One of the exciting things for us as we moved around the North Island was discovering things that grow in warmer climates than ours.

In autumn there were feijoas everywhere.

At one place in Gisborne we were told to help ourselves.

Citrus of many types was for sale at roadside stalls in Gisborne, the Bay of Plenty and the Far North, mandarins early in the season, then oranges, grapefruit and lemons.

Limes were plentiful and cheap in many places, a treat for us as they are expensive down here in Otago.

We loved making fresh lime sodas: squeeze the juice of a lime into a glass, add a teaspoon of sugar or sugar syrup, top with chilled soda water and decorate with a twist of lime zest.

Tamarillos and persimmons were other inexpensive treats when bought from markets or roadside stalls.

In the Bay of Plenty and Gisborne avocados were plentiful and cheap.

Knowledgeable sellers would tell you how long it would be before they were ready to eat and how to check when they were ripe, and we couldn't help but pig out on them.

I was surprised by the kumara we found in northern markets.

It was smaller and thinner than what we are used to buying from supermarkets.

Then, when we got to Dargaville in Northland, we learnt that most of the country's kumara is grown there and large bags of the familiar fat red, beige and orange ones could be bought cheaply from farm gates.

However, I did have to laugh at the swedes we saw in a roadside stall near Kaitaia in the Far North in July.

Unlike the great crunchy "bog melons'' that we love from Southland, these were the size of large radishes and wouldn't have seen a frost to sweeten them, but a local woman who was doing her shopping there exclaimed with delight and bought them.

Interesting how we desire things that are exotic!

In Hawkes Bay in late November we came across the first cherries and apricots.

They looked lovely but had little flavour, unlike the delicious Central Otago ones that were in the Dunedin market when we returned home just before Christmas.

One of the delights of our travels was finding artisan cheesemakers and tasting their cheeses before choosing what to buy.

Each makes their own styles of cheese.

Mount Eliza of Katikati sells cloth-ripened hard cheeses like red Leicester and Cheshire at several markets around the Bay of Plenty.

Further north there are creamy, tangy buffalo milk cheeses from Clevedon Valley at the Clevedon market and from Whangaripo at the Matakana market.

At Hawkes Bay markets in Hastings and Napier, Origin Earth has the most wonderfully pungent washed rind goat's cheese called Pink and White Terraces, and Hohepa makes biodynamic cheeses, including gouda and a lovely white mozzarella ball.

In Putaruru in south Waikato, Over the Moon Dairy has a cheese room kept at about 13degC and staff like to explain the finer points as they lead customers through a tasting of their range of mostly soft cheeses.

Across the other side of the Waikato, at Mercer just off the Auckland expressway, is the Mercer Cheese shop with firm Dutch-style cheeses made by Albert Alferink.

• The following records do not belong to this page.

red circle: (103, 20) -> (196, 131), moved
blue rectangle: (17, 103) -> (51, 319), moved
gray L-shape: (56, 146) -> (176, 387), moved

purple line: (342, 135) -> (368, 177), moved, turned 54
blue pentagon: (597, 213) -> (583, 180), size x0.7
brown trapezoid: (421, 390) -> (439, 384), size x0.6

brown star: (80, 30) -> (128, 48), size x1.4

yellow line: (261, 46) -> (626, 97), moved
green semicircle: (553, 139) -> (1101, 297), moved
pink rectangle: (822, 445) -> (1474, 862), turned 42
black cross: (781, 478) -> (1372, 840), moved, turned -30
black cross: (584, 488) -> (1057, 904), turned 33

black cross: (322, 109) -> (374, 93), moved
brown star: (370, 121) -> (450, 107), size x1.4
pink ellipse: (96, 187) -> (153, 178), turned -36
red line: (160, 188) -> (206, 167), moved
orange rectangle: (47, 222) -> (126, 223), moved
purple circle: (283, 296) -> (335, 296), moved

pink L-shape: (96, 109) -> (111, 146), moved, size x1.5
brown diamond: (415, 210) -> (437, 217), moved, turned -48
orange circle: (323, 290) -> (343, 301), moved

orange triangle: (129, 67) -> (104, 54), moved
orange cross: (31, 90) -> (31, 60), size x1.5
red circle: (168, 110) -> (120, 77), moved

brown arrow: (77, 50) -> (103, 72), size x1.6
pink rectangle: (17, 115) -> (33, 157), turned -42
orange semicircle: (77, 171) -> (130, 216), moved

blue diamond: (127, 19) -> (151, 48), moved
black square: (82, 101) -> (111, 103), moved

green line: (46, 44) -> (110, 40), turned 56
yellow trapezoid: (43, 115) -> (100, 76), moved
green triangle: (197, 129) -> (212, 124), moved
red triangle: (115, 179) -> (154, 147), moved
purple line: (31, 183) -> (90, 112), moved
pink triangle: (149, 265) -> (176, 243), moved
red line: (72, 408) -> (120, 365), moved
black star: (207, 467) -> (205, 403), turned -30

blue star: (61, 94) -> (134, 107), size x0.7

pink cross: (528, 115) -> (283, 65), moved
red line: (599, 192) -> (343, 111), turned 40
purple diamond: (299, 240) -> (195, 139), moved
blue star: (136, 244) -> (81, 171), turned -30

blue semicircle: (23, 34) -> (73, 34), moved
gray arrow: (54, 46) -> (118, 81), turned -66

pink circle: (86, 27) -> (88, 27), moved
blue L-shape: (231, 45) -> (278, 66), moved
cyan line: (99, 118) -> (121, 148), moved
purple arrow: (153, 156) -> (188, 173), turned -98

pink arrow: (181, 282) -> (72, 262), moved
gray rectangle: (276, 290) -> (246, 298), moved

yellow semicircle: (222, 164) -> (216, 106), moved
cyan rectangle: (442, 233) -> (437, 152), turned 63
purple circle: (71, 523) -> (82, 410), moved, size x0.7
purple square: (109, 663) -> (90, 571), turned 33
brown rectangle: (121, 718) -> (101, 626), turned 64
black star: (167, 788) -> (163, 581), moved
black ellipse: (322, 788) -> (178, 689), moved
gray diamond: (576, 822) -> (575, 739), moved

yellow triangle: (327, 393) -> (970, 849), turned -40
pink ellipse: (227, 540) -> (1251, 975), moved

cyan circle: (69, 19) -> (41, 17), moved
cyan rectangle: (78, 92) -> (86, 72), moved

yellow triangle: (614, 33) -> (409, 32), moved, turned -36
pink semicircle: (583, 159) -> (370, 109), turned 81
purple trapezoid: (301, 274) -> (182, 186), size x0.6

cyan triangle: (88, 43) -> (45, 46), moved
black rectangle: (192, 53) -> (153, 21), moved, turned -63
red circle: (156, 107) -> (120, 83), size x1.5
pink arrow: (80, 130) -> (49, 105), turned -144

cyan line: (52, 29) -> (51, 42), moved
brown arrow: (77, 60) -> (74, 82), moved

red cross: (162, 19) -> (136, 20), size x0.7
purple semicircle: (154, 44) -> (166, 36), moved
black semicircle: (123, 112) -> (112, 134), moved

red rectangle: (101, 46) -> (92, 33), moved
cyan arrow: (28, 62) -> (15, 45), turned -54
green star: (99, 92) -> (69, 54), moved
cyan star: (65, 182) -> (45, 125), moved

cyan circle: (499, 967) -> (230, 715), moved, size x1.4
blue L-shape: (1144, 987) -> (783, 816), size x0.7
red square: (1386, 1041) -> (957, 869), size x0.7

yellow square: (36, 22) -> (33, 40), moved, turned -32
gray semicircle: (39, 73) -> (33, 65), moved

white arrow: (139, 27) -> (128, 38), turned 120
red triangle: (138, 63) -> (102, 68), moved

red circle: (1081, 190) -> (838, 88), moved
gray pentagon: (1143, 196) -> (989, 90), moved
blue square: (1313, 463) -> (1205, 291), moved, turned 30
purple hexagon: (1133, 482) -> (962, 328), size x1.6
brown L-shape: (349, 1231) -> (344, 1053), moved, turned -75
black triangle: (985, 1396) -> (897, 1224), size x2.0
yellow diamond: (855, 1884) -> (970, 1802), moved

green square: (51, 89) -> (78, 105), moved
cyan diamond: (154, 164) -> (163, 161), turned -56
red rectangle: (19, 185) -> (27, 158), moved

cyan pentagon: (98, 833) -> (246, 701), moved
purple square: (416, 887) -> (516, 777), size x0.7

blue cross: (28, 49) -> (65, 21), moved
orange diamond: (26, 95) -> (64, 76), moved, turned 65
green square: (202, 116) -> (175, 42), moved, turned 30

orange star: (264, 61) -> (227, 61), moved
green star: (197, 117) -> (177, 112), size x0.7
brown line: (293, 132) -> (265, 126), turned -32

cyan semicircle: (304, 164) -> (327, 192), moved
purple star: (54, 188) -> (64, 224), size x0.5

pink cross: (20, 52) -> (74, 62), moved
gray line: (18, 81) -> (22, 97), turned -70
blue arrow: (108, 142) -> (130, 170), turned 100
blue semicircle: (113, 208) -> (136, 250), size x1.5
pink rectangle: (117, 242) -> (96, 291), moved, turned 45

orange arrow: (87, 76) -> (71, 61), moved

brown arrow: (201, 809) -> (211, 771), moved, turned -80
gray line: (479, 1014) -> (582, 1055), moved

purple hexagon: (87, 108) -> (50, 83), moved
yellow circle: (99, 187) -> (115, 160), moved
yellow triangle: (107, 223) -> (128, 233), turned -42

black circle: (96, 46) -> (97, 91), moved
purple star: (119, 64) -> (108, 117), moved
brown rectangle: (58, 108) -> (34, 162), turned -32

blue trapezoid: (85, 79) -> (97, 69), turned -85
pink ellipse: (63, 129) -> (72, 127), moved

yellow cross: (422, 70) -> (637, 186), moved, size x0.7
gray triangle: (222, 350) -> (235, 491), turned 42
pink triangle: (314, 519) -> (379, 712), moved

Surprisingly, Taranaki, with its huge dairy industry, doesn't have an artisan cheesemaker although you can buy Kapiti, Galaxy and other brands cheaply from the giant Fonterra factory's cheese bar at Eltham.

As with fruit and vegetables, different species of fish are caught in northern waters. You won't find blue cod but there is kahawai and snapper, and you can buy oysters at farms in the Bay of Islands near Russell, the Hauraki Gulf near Matakana, and eastern Bay of Plenty at Ohope.

One of the highlights was eating fish and hand-cut chips for lunch at the shop at the end of the Raglan wharf, watching a fishing boat come in and unload, then buying fillets of the freshly landed fish for dinner.

Travelling always makes you appreciate coming home and it was lovely to return to the Otago Farmers Market at Dunedin Railway Station, with its busy crowds and numerous stalls, including several new ones.

It has a good balance of basics such as vegetables, fruit, fish, meat and eggs that you need to buy every week, as well as specialist artisan products and food to eat on site.

It is certainly one of the best markets for variety and bustle I've come across, even if the weather isn't always kind.